At the van, my worries bugs me again and that makes me a little bit scared and I can’t hide it. My palms are cold and sweating.

Don’t be afraid, everything will be going fine. Okay?” Dad patiently holds my hands while we are travelling. I adore him for being a good father to me, he has been so sweet and kind and even if I’d done a great mistake in my whole life he never laid his hands to hurt me. When Ma Marie told them that I have a positive result in my pregnancy test he just turned his back and went to their room.

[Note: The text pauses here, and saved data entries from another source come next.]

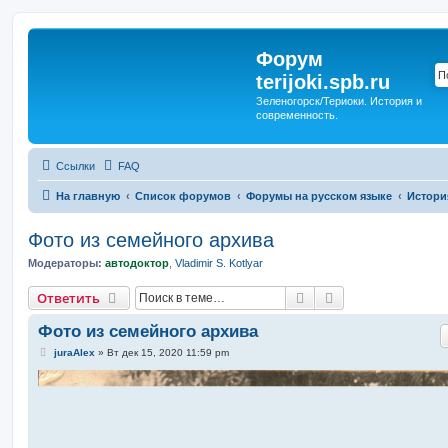
Форум
terijoki.spb.ru
Зеленогорск/Териоки. История и
современность.
Ссылки
FAQ
На главную
Список форумов
Форумы на русском языке
Истори
Фото из семейного архива
Модераторы:
автодоктор
,
Vladimir S. Kotlyar
Поиск
Расширенный п
Ответить
Фото из семейного архива
С
juraAlex
»
Вт дек 15, 2020 11:59 pm
о
о
б
щ
е
н
и
е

And last night I didn’t expect that he will join mom and me in my room.  While mom trying to help me to sleep he showed up bringing my photo albums when I was a kid and tell me a lot of stories of me while I’m growing up… I told them how sorry I am but they just both smile and hug me until I fall asleep.

I looked at him, embraced him and whisper “I love you dad”. I saw him smile… a very familiar smile… the one he uses when he plays with me. I laughed so hard when he tickles me and I accidentally hit mom with my elbows.

“Enough for plays, both of you… behave.” Mom shrugged and widened her eyes to dad. I laughed and everyone follows. My worries suddenly disappear I felt like I was whole again. Just like before… those days before John entered in my life. I embrace mom and told her how much I love her.
Ma Marie is sitting at the front seat with Trixie and I’d seen her winks at me at the rear view mirror. I was perfectly lucky to have this family and then my tears fell again. But I swept it immediately and smiled and again remind myself that I should have to be strong.

After several test I needed, the doctor ask for my parent’s presence and since Ma Marie is my nurse she come with them. I know she’s worrying because she’s still giving me drugs and vitamins even I was suspected for being pregnant… and again it was my fault because I didn’t tell her.

I wait for my parents and for my nurse at the out patient’s waiting area and there I’d seen an old woman sitting two seats away from me. She’s looking too far while holding her bag. Her hair was all white and long enough that she uses a stick to hold it, face though wrinkled is still beautiful. I don’t know how long I’d been looking at her and I was surprised when she speaks with me. How did she know that I was staring at her?

“Hi little one.” She turned her sight at me and smiled. I looked around and there’s no one there except me and the old lady.

“Y-yes?” I ask and without any hesitation I seated near to her I don’t know why but I feel like she needed a companion today.

“I can hear two heartbeats” she said when I came near. “Can I have your hands for a while?” She looks at me again and smiled.
I hesitated first but I see her waiting patiently and decided to give her my hands. She placed her two fingers on my pulse and while she’s doing it I stared at her eyes. Those were the eyes grandma has when I’d last seen her. She must be a victim of a cataract too and I know now that she was blind but I was wrong when she told me that “Glaucoma” impaired her vision.
“Two heartbeats…” The old lady says when she freed my arms and I was amazed of what she’d said. “It had been 25 years when I do this to my daughter and I was sure she was pregnant that time. She’s my only child and always been complaining but I love her.”

The old lady pauses and took a deep breath. She looks like she’s contented but I can still feel her pains and disappointments. I don’t want to speak, it’s not that I am afraid that she’s a stranger it is because I wanted to hear the stories behind her smiling wrinkled face. I never see my grandma smiled at me like that. She’s always yelling and never fails to show me that she doesn’t want me as a grandchild. I just let the old lady continue her tales and as she unfolded her book I slowly understand why she was in so much pain. I hold her hands and squeezed it gently… to let her know that I am interested with her stories.